Data provided section start

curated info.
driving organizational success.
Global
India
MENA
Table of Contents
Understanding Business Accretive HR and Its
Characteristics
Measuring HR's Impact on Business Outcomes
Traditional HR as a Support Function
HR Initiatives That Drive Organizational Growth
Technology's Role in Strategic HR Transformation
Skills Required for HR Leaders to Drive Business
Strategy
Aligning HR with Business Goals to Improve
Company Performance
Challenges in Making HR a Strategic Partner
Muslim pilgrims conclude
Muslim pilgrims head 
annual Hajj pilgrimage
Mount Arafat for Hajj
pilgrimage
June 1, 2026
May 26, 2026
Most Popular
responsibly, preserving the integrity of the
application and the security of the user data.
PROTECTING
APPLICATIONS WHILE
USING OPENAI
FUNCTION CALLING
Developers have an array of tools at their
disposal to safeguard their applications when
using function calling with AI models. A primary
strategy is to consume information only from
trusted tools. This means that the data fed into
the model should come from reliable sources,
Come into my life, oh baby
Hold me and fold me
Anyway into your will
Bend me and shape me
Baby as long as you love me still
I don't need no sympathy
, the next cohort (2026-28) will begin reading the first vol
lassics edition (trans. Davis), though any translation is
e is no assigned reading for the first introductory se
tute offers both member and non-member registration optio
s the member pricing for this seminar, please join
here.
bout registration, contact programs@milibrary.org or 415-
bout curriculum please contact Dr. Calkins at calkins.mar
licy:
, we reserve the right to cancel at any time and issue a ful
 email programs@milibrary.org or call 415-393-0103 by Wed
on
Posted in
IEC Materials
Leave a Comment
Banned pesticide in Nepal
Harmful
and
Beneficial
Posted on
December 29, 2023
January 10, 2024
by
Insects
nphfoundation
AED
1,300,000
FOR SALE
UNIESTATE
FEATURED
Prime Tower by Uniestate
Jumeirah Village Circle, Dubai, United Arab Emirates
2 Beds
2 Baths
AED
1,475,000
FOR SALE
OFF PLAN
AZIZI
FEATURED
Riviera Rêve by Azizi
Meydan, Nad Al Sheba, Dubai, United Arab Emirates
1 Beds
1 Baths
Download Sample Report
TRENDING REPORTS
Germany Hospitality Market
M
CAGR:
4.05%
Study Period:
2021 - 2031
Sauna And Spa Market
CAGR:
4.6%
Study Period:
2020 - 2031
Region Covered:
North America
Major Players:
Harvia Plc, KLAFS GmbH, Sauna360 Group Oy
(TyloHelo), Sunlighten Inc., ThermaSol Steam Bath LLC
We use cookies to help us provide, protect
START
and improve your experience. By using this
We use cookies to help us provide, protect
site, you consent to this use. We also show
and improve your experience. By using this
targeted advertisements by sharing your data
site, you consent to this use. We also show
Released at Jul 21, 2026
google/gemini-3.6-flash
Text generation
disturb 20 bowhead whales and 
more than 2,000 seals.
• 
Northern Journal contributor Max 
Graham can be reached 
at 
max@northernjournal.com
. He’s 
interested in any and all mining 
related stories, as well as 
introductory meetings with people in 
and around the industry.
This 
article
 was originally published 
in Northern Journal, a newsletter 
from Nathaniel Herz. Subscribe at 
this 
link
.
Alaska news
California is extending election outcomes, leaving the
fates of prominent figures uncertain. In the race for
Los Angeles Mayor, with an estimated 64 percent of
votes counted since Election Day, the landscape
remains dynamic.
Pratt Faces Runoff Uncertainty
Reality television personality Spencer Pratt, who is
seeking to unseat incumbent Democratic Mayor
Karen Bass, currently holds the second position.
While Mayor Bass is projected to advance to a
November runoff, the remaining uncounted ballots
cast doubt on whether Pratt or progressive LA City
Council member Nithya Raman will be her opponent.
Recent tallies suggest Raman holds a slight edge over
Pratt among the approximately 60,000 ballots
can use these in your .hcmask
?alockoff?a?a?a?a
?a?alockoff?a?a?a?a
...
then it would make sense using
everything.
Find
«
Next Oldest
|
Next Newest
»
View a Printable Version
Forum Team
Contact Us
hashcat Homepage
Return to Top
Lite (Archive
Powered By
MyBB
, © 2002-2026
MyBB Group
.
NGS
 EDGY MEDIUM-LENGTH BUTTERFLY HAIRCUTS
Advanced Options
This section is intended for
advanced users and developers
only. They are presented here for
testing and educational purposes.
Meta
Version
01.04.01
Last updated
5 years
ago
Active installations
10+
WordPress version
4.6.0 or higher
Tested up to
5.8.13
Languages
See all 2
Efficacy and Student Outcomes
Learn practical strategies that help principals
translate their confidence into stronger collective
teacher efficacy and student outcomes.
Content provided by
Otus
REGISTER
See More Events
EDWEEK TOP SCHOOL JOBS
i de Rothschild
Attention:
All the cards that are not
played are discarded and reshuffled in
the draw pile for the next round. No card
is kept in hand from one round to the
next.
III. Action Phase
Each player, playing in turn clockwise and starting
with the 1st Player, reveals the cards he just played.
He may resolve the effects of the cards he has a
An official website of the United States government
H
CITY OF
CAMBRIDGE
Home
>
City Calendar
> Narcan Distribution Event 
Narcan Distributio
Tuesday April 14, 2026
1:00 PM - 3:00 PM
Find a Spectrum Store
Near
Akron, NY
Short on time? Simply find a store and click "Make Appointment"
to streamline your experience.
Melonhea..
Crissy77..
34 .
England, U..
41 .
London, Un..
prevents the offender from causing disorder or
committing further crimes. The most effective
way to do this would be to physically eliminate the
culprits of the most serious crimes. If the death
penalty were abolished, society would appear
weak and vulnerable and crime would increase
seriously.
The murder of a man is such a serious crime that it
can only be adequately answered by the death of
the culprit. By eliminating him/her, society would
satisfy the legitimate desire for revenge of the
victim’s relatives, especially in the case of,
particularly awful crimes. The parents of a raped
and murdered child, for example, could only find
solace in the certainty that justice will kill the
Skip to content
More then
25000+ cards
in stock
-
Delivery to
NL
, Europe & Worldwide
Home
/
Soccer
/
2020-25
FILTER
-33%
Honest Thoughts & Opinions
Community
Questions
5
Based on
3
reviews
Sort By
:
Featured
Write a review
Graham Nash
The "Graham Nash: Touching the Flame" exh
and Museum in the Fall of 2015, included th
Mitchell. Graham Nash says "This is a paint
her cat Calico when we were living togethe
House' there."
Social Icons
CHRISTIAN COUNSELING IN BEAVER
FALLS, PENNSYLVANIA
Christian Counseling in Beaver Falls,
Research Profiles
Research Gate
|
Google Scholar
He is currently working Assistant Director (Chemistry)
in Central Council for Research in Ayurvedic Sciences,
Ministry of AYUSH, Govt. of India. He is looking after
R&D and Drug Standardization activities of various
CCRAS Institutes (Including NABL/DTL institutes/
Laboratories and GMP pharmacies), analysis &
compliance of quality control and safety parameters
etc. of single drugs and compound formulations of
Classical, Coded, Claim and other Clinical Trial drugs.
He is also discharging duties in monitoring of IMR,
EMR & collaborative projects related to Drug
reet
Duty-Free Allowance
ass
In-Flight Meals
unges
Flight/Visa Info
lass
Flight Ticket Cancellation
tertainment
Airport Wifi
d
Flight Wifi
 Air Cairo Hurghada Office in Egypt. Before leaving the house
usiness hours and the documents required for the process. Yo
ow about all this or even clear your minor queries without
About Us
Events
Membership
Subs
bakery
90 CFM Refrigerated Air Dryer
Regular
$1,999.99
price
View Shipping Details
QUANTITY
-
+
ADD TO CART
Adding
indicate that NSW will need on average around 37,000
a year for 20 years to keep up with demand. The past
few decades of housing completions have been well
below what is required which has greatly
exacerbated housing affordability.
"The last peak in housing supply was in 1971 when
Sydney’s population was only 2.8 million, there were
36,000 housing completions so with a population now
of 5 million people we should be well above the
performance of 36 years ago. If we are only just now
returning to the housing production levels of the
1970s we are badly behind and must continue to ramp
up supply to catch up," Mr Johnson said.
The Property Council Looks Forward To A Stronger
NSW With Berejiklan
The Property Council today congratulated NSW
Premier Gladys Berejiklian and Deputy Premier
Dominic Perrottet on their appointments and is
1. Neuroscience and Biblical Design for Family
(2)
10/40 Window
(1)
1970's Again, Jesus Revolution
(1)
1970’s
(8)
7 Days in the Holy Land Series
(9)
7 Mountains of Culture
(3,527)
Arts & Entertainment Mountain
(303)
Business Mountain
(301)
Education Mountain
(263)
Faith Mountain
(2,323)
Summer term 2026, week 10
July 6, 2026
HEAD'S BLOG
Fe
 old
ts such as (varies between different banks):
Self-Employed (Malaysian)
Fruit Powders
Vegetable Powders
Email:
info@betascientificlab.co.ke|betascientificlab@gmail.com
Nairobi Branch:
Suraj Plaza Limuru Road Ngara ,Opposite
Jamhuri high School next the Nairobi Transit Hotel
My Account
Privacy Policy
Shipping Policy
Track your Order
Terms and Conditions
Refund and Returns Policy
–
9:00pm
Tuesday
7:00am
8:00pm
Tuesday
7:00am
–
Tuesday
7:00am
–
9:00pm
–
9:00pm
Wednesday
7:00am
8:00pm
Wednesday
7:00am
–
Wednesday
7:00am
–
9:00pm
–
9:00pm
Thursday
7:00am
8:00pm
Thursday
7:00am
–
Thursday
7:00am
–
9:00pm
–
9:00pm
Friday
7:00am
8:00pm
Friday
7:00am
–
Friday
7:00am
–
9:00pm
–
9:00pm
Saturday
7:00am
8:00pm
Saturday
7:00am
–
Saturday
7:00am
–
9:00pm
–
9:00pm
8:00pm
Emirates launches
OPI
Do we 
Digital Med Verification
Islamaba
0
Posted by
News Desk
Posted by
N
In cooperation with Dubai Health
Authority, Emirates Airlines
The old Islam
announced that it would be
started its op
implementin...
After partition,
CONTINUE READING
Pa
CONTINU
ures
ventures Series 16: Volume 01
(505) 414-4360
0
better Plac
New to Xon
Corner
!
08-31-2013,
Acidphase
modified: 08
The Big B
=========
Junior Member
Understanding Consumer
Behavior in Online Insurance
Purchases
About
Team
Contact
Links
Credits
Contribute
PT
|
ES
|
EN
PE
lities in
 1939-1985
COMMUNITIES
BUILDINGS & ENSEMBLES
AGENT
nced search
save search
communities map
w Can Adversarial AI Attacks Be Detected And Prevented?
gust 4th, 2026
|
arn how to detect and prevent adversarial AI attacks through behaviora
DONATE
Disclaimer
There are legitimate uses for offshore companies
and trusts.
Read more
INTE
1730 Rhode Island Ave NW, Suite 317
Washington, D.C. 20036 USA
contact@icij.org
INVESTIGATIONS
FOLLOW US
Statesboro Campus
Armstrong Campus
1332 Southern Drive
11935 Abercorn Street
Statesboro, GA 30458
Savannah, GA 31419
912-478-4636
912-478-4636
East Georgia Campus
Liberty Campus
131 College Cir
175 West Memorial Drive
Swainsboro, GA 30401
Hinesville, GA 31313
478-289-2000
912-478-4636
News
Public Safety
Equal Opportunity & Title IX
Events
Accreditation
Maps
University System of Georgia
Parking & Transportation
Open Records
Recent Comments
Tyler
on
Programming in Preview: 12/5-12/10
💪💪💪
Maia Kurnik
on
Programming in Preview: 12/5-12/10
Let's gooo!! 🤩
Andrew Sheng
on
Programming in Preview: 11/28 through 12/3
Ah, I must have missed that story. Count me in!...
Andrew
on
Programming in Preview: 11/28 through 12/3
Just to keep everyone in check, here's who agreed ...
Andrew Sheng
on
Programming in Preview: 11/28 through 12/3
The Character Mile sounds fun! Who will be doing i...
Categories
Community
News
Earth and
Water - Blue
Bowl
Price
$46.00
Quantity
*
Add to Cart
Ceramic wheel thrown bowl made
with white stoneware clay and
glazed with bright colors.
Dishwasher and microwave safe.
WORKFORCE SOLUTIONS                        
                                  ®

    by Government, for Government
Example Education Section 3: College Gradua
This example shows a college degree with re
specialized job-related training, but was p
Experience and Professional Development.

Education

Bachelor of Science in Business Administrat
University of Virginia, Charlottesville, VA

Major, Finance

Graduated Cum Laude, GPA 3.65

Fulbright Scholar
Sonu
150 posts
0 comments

Data provided section end

● Exercise goal: A single figure is the whole answer: the number of lines in the material above where the string "University" occurs.

● Problem solution: 2